The likelihood function is constant across all values of $\tau$, so its surface looks like the following.

```
lambda_grid <- seq(0, 1, length=60)
mu_grid <- seq(0, x_max, length=60)
fstar <- function(mu, lambda) {f(xbar, mu, tau0)^n}
likelihood <- outer(mu_grid, lambda_grid, fstar)
z_max <- max(likelihood, na.rm=TRUE)
persp(
mu_grid,
lambda_grid,
likelihood,
zlim=c(0, 1.1*z_max),
xlab="mu",
ylab="lambda",
mu = 135,
phi = 30,
expand=0.5,
ticktype="detailed")
```

```
## Warning in persp.default(mu_grid, lambda_grid, likelihood, zlim = c(0, 1.1
## * : "mu" is not a graphical parameter
```

The product of the prior and the likelihood is proportional to the posterior distribution.

```
lambda_grid <- seq(0, 1, length=60)
mu_grid <- seq(0, x_max, length=60)
hstar <- function(mu, lambda) {g(mu, mu0, lambda*(tau0-tauF) + tauF)*f(xbar, mu, tauF)^n}
density <- outer(mu_grid, lambda_grid, hstar)
z_max <- max(density, na.rm=TRUE)
persp(
mu_grid,
lambda_grid,
density,
zlim=c(0, 1.1*z_max),
xlab="mu",
ylab="lambda",
mu = 135,
phi = 30,
expand=0.5,
ticktype="detailed")
```

```
## Warning in persp.default(mu_grid, lambda_grid, density, zlim = c(0, 1.1 * :
## "mu" is not a graphical parameter
```

A contour plot shows where the probability is concentrated.
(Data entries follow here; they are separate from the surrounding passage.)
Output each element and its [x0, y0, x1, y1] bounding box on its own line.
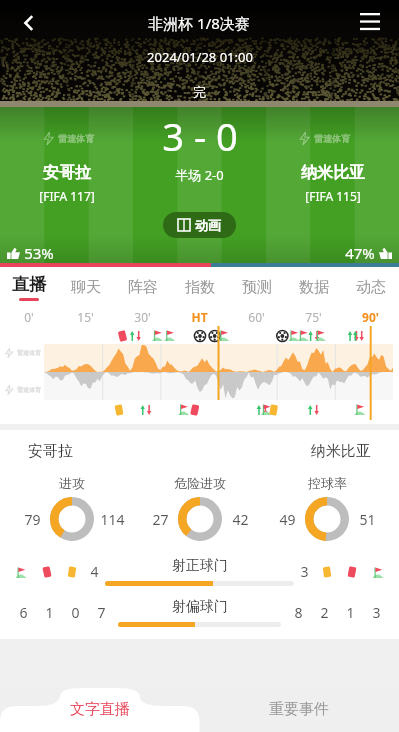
staticText: 安哥拉: [28, 442, 73, 461]
staticText: 60': [248, 309, 265, 325]
button[interactable]: Back: [12, 6, 46, 40]
button[interactable]: 文字直播: [0, 686, 199, 732]
staticText: 0': [24, 309, 34, 325]
staticText: 射偏球门: [172, 598, 228, 616]
staticText: 预测: [242, 278, 272, 297]
staticText: [FIFA 117]: [39, 188, 95, 204]
staticText: 数据: [299, 278, 329, 297]
staticText: 30': [134, 309, 151, 325]
staticText: 聊天: [71, 278, 101, 297]
staticText: 非洲杯 1/8决赛: [148, 13, 250, 33]
staticText: 51: [359, 510, 376, 529]
button[interactable]: Menu: [353, 6, 387, 40]
staticText: 3: [372, 603, 381, 622]
staticText: 控球率: [308, 475, 347, 491]
button[interactable]: 指数: [171, 267, 228, 307]
staticText: 6: [19, 603, 28, 622]
staticText: 直播: [12, 274, 46, 295]
staticText: 90': [362, 309, 379, 325]
button[interactable]: 动态: [342, 267, 399, 307]
button[interactable]: 动画: [163, 212, 236, 238]
staticText: 114: [100, 510, 125, 529]
staticText: 动画: [195, 217, 221, 233]
staticText: 8: [294, 603, 303, 622]
staticText: 53%: [24, 243, 54, 263]
staticText: 47%: [345, 243, 375, 263]
staticText: 射正球门: [172, 557, 228, 575]
button[interactable]: 数据: [285, 267, 342, 307]
staticText: 7: [97, 603, 106, 622]
staticText: 指数: [185, 278, 215, 297]
staticText: 79: [24, 510, 41, 529]
staticText: 安哥拉: [43, 163, 91, 183]
staticText: 0: [71, 603, 80, 622]
staticText: 49: [279, 510, 296, 529]
staticText: 2024/01/28 01:00: [147, 48, 253, 66]
staticText: 3: [300, 562, 309, 581]
staticText: 15': [77, 309, 94, 325]
staticText: 3 - 0: [162, 110, 238, 162]
button[interactable]: 阵容: [114, 267, 171, 307]
staticText: 雷速体育: [17, 349, 41, 357]
staticText: 完: [193, 84, 206, 100]
staticText: 进攻: [59, 475, 85, 491]
staticText: 重要事件: [269, 700, 329, 719]
staticText: 1: [45, 603, 54, 622]
staticText: 文字直播: [70, 700, 130, 719]
button[interactable]: 预测: [228, 267, 285, 307]
button[interactable]: 重要事件: [199, 686, 399, 732]
staticText: 雷速体育: [58, 133, 94, 144]
staticText: 危险进攻: [174, 475, 226, 491]
staticText: 雷速体育: [17, 386, 41, 394]
staticText: [FIFA 115]: [305, 188, 361, 204]
button[interactable]: 直播: [0, 267, 57, 307]
staticText: 雷速体育: [314, 133, 350, 144]
staticText: 动态: [356, 278, 386, 297]
staticText: 4: [90, 562, 99, 581]
staticText: 纳米比亚: [301, 163, 365, 183]
staticText: 27: [152, 510, 169, 529]
button[interactable]: 聊天: [57, 267, 114, 307]
staticText: 纳米比亚: [311, 442, 371, 461]
staticText: 1: [346, 603, 355, 622]
staticText: 42: [232, 510, 249, 529]
staticText: 阵容: [128, 278, 158, 297]
staticText: 75': [305, 309, 322, 325]
staticText: HT: [191, 309, 208, 325]
staticText: 2: [320, 603, 329, 622]
staticText: 半场 2-0: [175, 166, 224, 184]
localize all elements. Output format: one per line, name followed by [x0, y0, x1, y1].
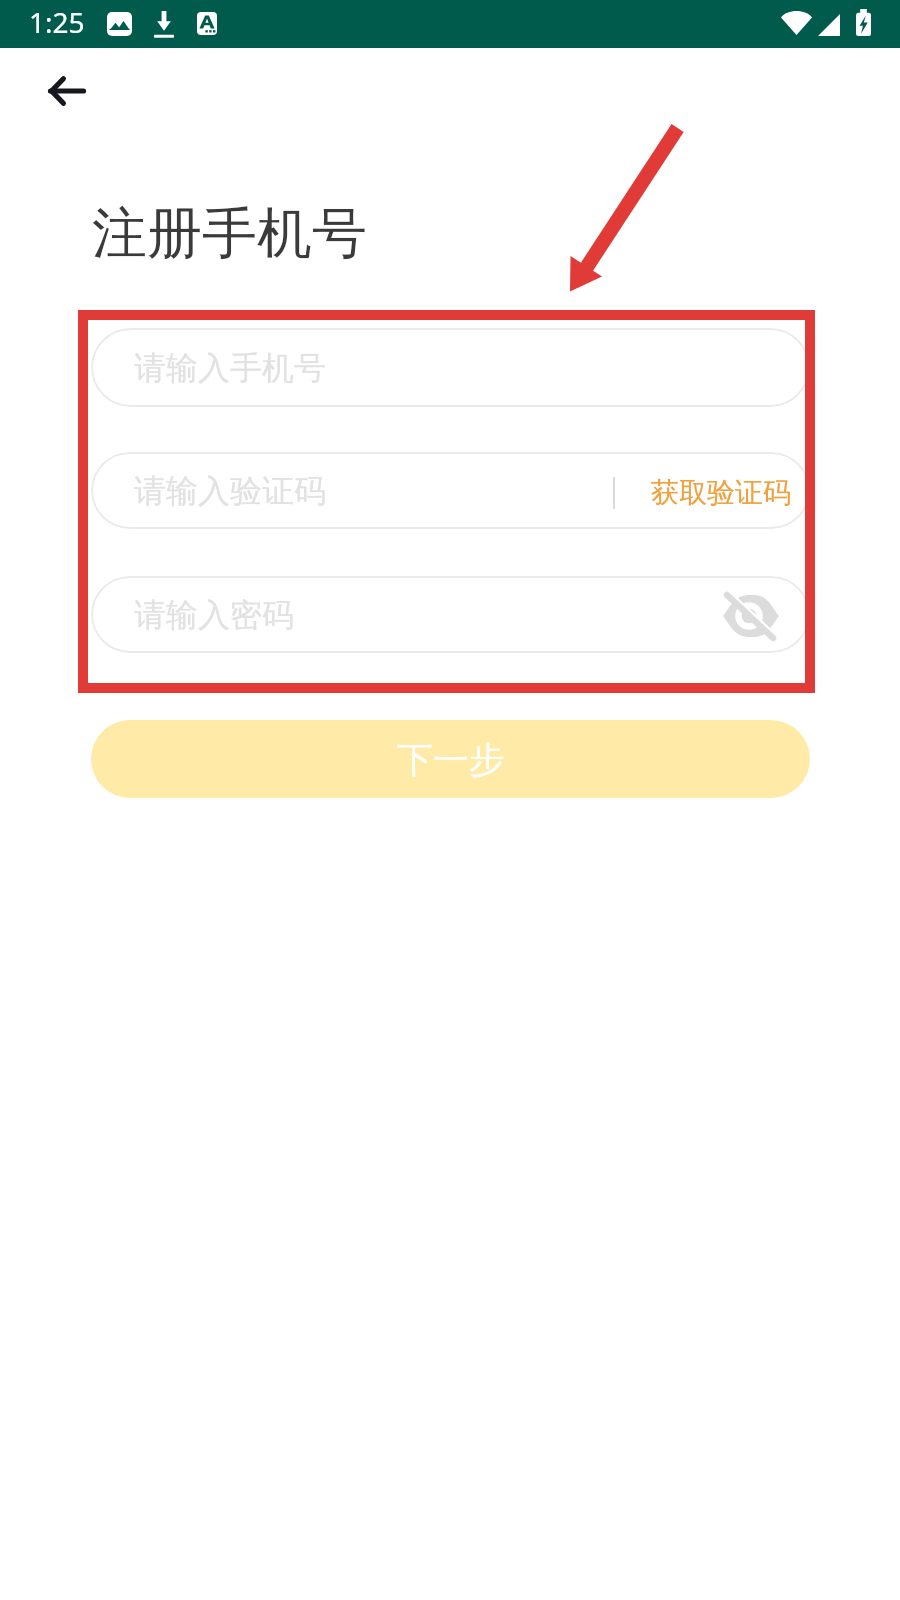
button[interactable]: 请输入手机号	[91, 328, 810, 407]
staticText: 获取验证码	[651, 475, 791, 510]
button[interactable]: Back	[25, 66, 109, 115]
staticText: 请输入密码	[134, 595, 294, 635]
button[interactable]: 获取验证码	[610, 474, 810, 509]
staticText: 1:25	[29, 3, 85, 41]
button[interactable]: 请输入验证码	[91, 452, 810, 529]
staticText: 请输入验证码	[134, 471, 326, 511]
staticText: 注册手机号	[92, 199, 367, 268]
button[interactable]: 下一步	[91, 720, 810, 798]
button[interactable]: 请输入密码	[91, 576, 810, 653]
button[interactable]: Show password	[720, 587, 784, 643]
staticText: 请输入手机号	[134, 348, 326, 388]
staticText: 下一步	[397, 737, 505, 782]
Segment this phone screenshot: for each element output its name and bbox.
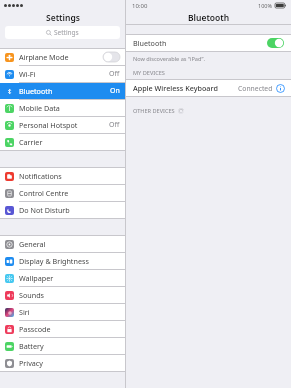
button[interactable]: More Info [276,84,285,93]
staticText: 100% [258,2,273,9]
staticText: Passcode [19,324,120,334]
staticText: OTHER DEVICES [133,107,175,115]
button[interactable]: Privacy [0,355,125,371]
staticText: Bluetooth [133,38,267,48]
button[interactable]: Siri [0,304,125,320]
button[interactable]: Bluetooth [126,35,291,51]
button[interactable]: General [0,236,125,252]
staticText: Wi-Fi [19,69,109,79]
staticText: Control Centre [19,188,120,198]
staticText: Carrier [19,137,120,147]
button[interactable]: Settings [5,26,120,39]
button[interactable]: Sounds [0,287,125,303]
staticText: 10:00 [132,2,148,10]
staticText: Now discoverable as “iPad”. [133,55,205,63]
button[interactable]: Control Centre [0,185,125,201]
button[interactable]: Carrier [0,134,125,150]
staticText: On [110,86,120,96]
staticText: Sounds [19,290,120,300]
staticText: Off [109,69,120,79]
button[interactable]: Wallpaper [0,270,125,286]
staticText: Mobile Data [19,103,120,113]
button[interactable]: Apple Wireless Keyboard [126,80,291,96]
staticText: Privacy [19,358,120,368]
staticText: Airplane Mode [19,52,103,62]
staticText: General [19,239,120,249]
staticText: Battery [19,341,120,351]
button[interactable]: Airplane Mode [0,49,125,65]
button[interactable]: Bluetooth [0,83,125,99]
staticText: Siri [19,307,120,317]
staticText: Wallpaper [19,273,120,283]
staticText: Do Not Disturb [19,205,120,215]
button[interactable]: Notifications [0,168,125,184]
staticText: Apple Wireless Keyboard [133,83,238,93]
button[interactable]: Passcode [0,321,125,337]
staticText: Personal Hotspot [19,120,109,130]
staticText: Notifications [19,171,120,181]
staticText: Bluetooth [19,86,110,96]
staticText: Off [109,120,120,130]
button[interactable]: Do Not Disturb [0,202,125,218]
staticText: Settings [54,28,79,37]
button[interactable]: Wi-Fi [0,66,125,82]
staticText: MY DEVICES [133,69,165,77]
staticText: Display & Brightness [19,256,120,266]
button[interactable]: Mobile Data [0,100,125,116]
staticText: Settings [46,12,80,24]
staticText: Bluetooth [188,12,230,24]
button[interactable]: Personal Hotspot [0,117,125,133]
staticText: Connected [238,84,273,93]
button[interactable]: Battery [0,338,125,354]
button[interactable]: Display & Brightness [0,253,125,269]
The labels on the contour lines represent how much probabilty is found inside the contour line.

```
density <- density / sum(density, na.rm=TRUE)
density %>%
as.vector %>%
sort %>%
rev -> sorted_density
cumulative_p <- 0
for (p in sorted_density) {
cumulative_p <- p + cumulative_p
density[density==p] <- cumulative_p
}
contour(
mu_grid,
lambda_grid,
density,
labcex=1,
levels=c(50, 75, 90)/100,
xlab="mu",
ylab="lambda")
```

You can see that the hedging hyperprior did its job. The most probable values of $\lambda$ are small and the prior mean (4) is largely ignored in favor of the mean of the data (2).